EXERCISE AIM = Output only the lines below from the one holding "manifestations !" down to the one holding "способен на многое.", both end lines included and every picture dropped.
***** EXERCISE MATERIAL *****
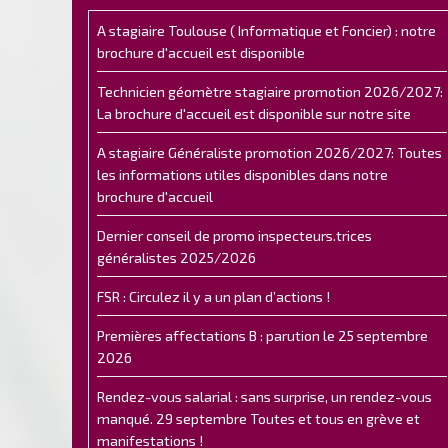
A stagiaire Toulouse ( Informatique et Foncier) : notre
brochure d'accueil est disponible
Technicien géomètre stagiaire promotion 2026/2027:
La brochure d'accueil est disponible sur notre site
A stagiaire Généraliste promotion 2026/2027: Toutes
les informations utiles disponibles dans notre
brochure d'accueil
Dernier conseil de promo inspecteurs.trices
généralistes 2025/2026
FSR : Circulez il y a un plan d’actions !
Premières affectations B : parution le 25 septembre
2026
Rendez-vous salarial : sans surprise, un rendez-vous
manqué. 29 septembre Toutes et tous en grève et
manifestations !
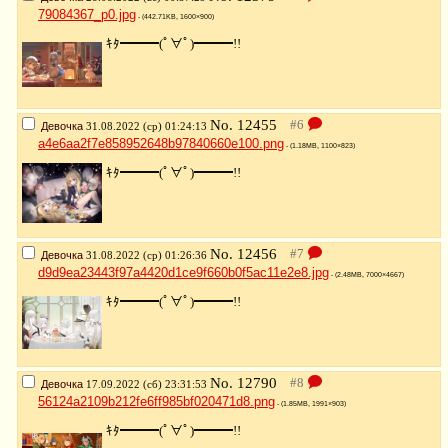
79084367_p0.jpg
- (442.71KB, 1600×900)
ｷﾀ━━━(ﾟ∀ﾟ)━━━!!
No.
12455
Девочка
31.08.2022 (ср) 01:24:13
a4e6aa2f7e858952648b97840660e100.png
- (1.18MB, 1100×823)
ｷﾀ━━━(ﾟ∀ﾟ)━━━!!
No.
12456
Девочка
31.08.2022 (ср) 01:26:36
d9d9ea23443f97a4420d1ce9f660b0f5ac11e2e8.jpg
- (2.48MB, 7000×4667)
ｷﾀ━━━(ﾟ∀ﾟ)━━━!!
No.
12790
Девочка
17.09.2022 (сб) 23:31:53
56124a2109b212fe6ff985bf020471d8.png
- (1.85MB, 1991×903)
ｷﾀ━━━(ﾟ∀ﾟ)━━━!!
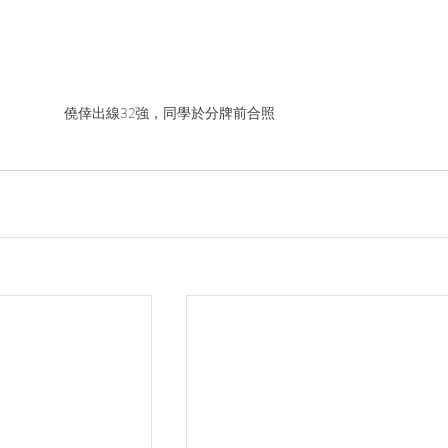
僥倖出線32強，同學於分牌前合照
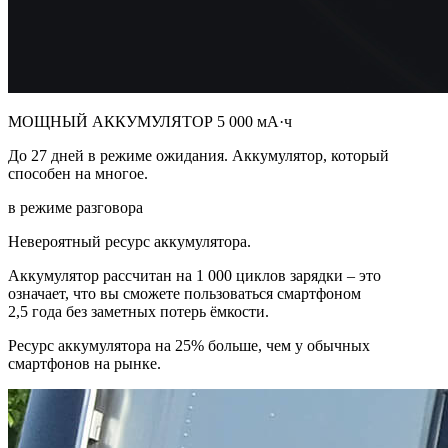
МОЩНЫЙ АККУМУЛЯТОР 5 000 мА·ч
До 27 дней в режиме ожидания. Аккумулятор, который
способен на многое.
в режиме разговора
Невероятный ресурс аккумулятора.
Аккумулятор рассчитан на 1 000 циклов зарядки – это
означает, что вы сможете пользоваться смартфоном
2,5 года без заметных потерь ёмкости.
Ресурс аккумулятора на 25% больше, чем у обычных
смартфонов на рынке.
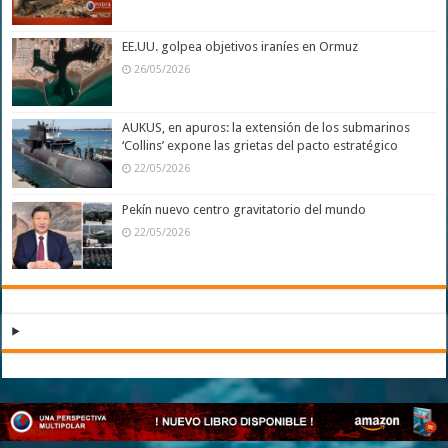
EE.UU. golpea objetivos iraníes en Ormuz
26/05/2026
AUKUS, en apuros: la extensión de los submarinos
‘Collins’ expone las grietas del pacto estratégico
22/05/2026
Pekín nuevo centro gravitatorio del mundo
22/05/2026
*****
RESPONSE =
manifestations !
79084367_p0.jpg
- (442.71KB, 1600×900)
ｷﾀ━━━(ﾟ∀ﾟ)━━━!!
No.
12455
Девочка
31.08.2022 (ср) 01:24:13
a4e6aa2f7e858952648b97840660e100.png
- (1.18MB, 1100×823)
ｷﾀ━━━(ﾟ∀ﾟ)━━━!!
No.
12456
Девочка
31.08.2022 (ср) 01:26:36
d9d9ea23443f97a4420d1ce9f660b0f5ac11e2e8.jpg
- (2.48MB, 7000×4667)
ｷﾀ━━━(ﾟ∀ﾟ)━━━!!
No.
12790
Девочка
17.09.2022 (сб) 23:31:53
56124a2109b212fe6ff985bf020471d8.png
- (1.85MB, 1991×903)
ｷﾀ━━━(ﾟ∀ﾟ)━━━!!
僥倖出線32強，同學於分牌前合照
МОЩНЫЙ АККУМУЛЯТОР 5 000 мА·ч
До 27 дней в режиме ожидания. Аккумулятор, который
способен на многое.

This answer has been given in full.